## **Model summary**
---

Here we compare the models (again but more in detail and nicely). Some of the process has been already done in GLM-HMM-fitting-Jupyter notebooks, but the main aim of this notebooks is to allow users to do more exploratory analysis.

In [1]:
%load_ext autoreload
%autoreload 2

In [2]:
import numpy as np
from sklearn import preprocessing
import json
import sys
import os
import matplotlib.pyplot as plt
import pandas as pd
import seaborn as sns

sys.path.append('../../2_fit_models/dmdm')
from data_io import get_file_dir, load_animal_list, load_cv_arr, load_data
from data_labels import create_abort_mask, partition_data_by_session
from plot_model_perform import create_cv_frame_for_plotting, plot_state_Wk, plot_state_dwelltime
from plotting_utils import load_glmhmm_result, calc_dwell_time
from plot_animal_behav import plot_PC, plot_CC, plot_FArate
import matplotlib.ticker as ticker

In /nfs/nhome/live/skuroda/.conda/envs/glmhmm/lib/python3.7/site-packages/matplotlib/mpl-data/stylelib/_classic_test.mplstyle: 
The text.latex.preview rcparam was deprecated in Matplotlib 3.3 and will be removed two minor releases later.
In /nfs/nhome/live/skuroda/.conda/envs/glmhmm/lib/python3.7/site-packages/matplotlib/mpl-data/stylelib/_classic_test.mplstyle: 
The mathtext.fallback_to_cm rcparam was deprecated in Matplotlib 3.3 and will be removed two minor releases later.
In /nfs/nhome/live/skuroda/.conda/envs/glmhmm/lib/python3.7/site-packages/matplotlib/mpl-data/stylelib/_classic_test.mplstyle: Support for setting the 'mathtext.fallback_to_cm' rcParam is deprecated since 3.3 and will be removed two minor releases later; use 'mathtext.fallback : 'cm' instead.
In /nfs/nhome/live/skuroda/.conda/envs/glmhmm/lib/python3.7/site-packages/matplotlib/mpl-data/stylelib/_classic_test.mplstyle: 
The validate_bool_maybe_none function was deprecated in Matplotlib 3.3 and will be removed two mi

In [3]:
# ------- setup variables -------
dname = 'dataAllMiceTraining'
C = 3  # number of output types/categories
D = 1  # data (observations) dimension
K_vals = [1, 2, 3, 4]
labels_for_plot_y = ['CSize', 'COnset', 'Outcome +1', 'Outcome +2', 'Outcome +3', 'Outcome +4', 'Outcome +5', 'bias']

save_figures = True

In [4]:
# ------- setup path and load data -------
data_2_dir =  get_file_dir().parents[1] / "data" / "dmdm" / dname / 'data_for_cluster' / "data_by_animal"
results_2_dir = get_file_dir().parents[1] / "results" / "dmdm_individual_fit" / dname
figure_dir = get_file_dir().parents[1] / 'figures'
figure_dir.mkdir(parents=True, exist_ok=True)

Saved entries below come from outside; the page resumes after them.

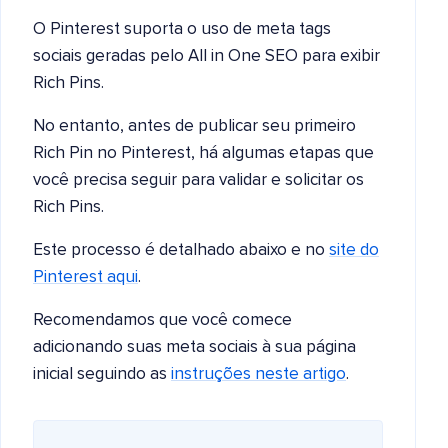
O Pinterest suporta o uso de meta tags
sociais geradas pelo All in One SEO para exibir
Rich Pins.
No entanto, antes de publicar seu primeiro
Rich Pin no Pinterest, há algumas etapas que
você precisa seguir para validar e solicitar os
Rich Pins.
Este processo é detalhado abaixo e no
site do
Pinterest aqui
.
Recomendamos que você comece
adicionando suas meta sociais à sua página
inicial seguindo as
instruções neste artigo
.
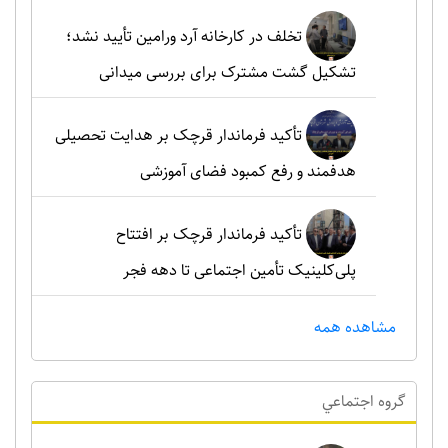
تخلف در کارخانه آرد ورامین تأیید نشد؛
تشکیل گشت مشترک برای بررسی میدانی
تأکید فرماندار قرچک بر هدایت تحصیلی
هدفمند و رفع کمبود فضای آموزشی
تأکید فرماندار قرچک بر افتتاح
پلی‌کلینیک تأمین اجتماعی تا دهه فجر
مشاهده همه
گروه اجتماعي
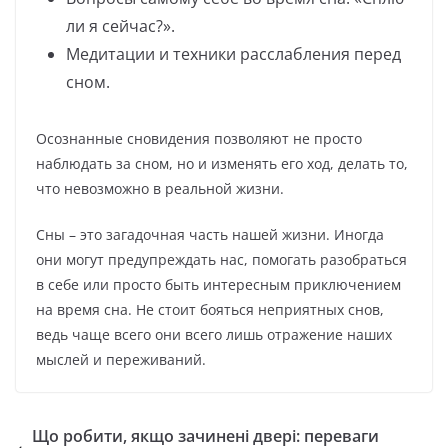
ли я сейчас?».
Медитации и техники расслабления перед
сном.
Осознанные сновидения позволяют не просто
наблюдать за сном, но и изменять его ход, делать то,
что невозможно в реальной жизни.
Сны – это загадочная часть нашей жизни. Иногда
они могут предупреждать нас, помогать разобраться
в себе или просто быть интересным приключением
на время сна. Не стоит бояться неприятных снов,
ведь чаще всего они всего лишь отражение наших
мыслей и переживаний.
Що робити, якщо зачинені двері: переваги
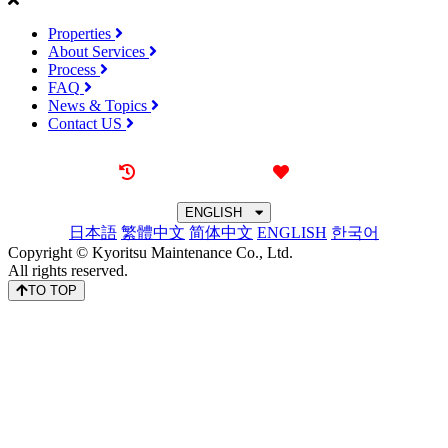
Properties
About Services
Process
FAQ
News & Topics
Contact US
Recently browsed
Liked
ENGLISH
日本語
繁體中文
简体中文
ENGLISH
한국어
Copyright © Kyoritsu Maintenance Co., Ltd.
All rights reserved.
TO TOP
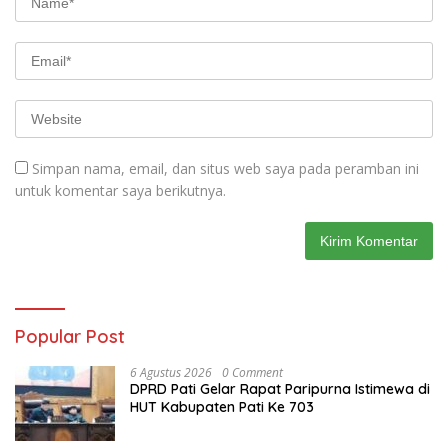
Simpan nama, email, dan situs web saya pada peramban ini
untuk komentar saya berikutnya.
Popular Post
6 Agustus 2026
0 Comment
DPRD Pati Gelar Rapat Paripurna Istimewa di
HUT Kabupaten Pati Ke 703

# read in data and train/test split
animal_list = load_animal_list(data_2_dir / 'animal_list.npz')

print('Animals fitted: {}'.format(animal_list))

Animals fitted: ['M_AK001' 'M_AK004' 'M_AK005' 'M_AK008' 'M_IO125' 'M_IO127' 'M_IO128'
 'M_IO132' 'M_IO135' 'M_IO136' 'M_IO137' 'M_IO138' 'M_ML007' 'M_ML008']


### Model performance
Similar to Fig. 4A of Ashwood et al., 2022, Nat Neurosci

In [6]:
# Each animal
for animal in animal_list:

    # Generate figure
    fig = plt.figure(figsize=(6, 6))
    plt.subplots_adjust(left=0.1,
                        bottom=0.1,
                        right=0.95,
                        top=0.95,
                        wspace=0.45,
                        hspace=0.6)
    ax1= plt.subplot() 

    # Plot normalized LL
    cols = ['#999999', '#984ea3', '#e41a1c', '#dede00']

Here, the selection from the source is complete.